Work to complete.
I need only the number of lines in this data that contain the string "eigenen".

Data listing.
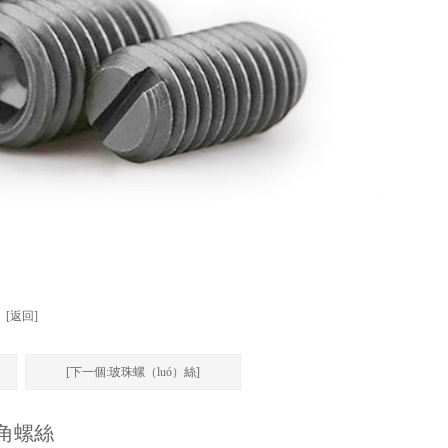
[返回]
[下一個:玻珠螺（luó）絲]
角螺絲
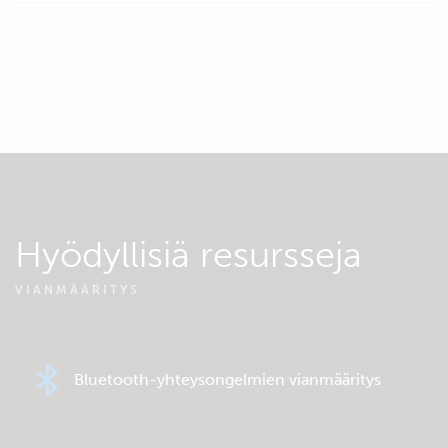
Hyödyllisiä resursseja
VIANMÄÄRITYS
Bluetooth-yhteysongelmien vianmääritys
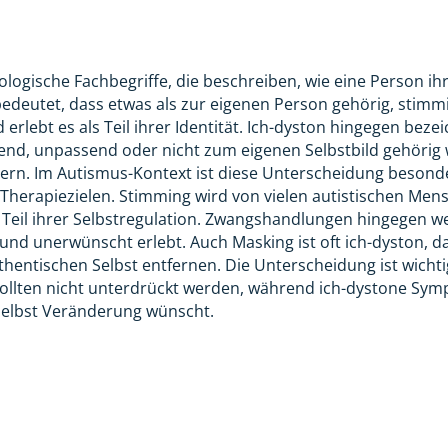
ologische Fachbegriffe, die beschreiben, wie eine Person i
bedeutet, dass etwas als zur eigenen Person gehörig, stim
nd erlebt es als Teil ihrer Identität. Ich-dyston hingegen be
örend, unpassend oder nicht zum eigenen Selbstbild gehör
rn. Im Autismus-Kontext ist diese Unterscheidung besonde
Therapiezielen. Stimming wird von vielen autistischen Mensc
st Teil ihrer Selbstregulation. Zwangshandlungen hingegen w
nd unerwünscht erlebt. Auch Masking ist oft ich-dyston, d
hentischen Selbst entfernen. Die Unterscheidung ist wichti
ollten nicht unterdrückt werden, während ich-dystone Sym
selbst Veränderung wünscht.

Answer for this exercise.
2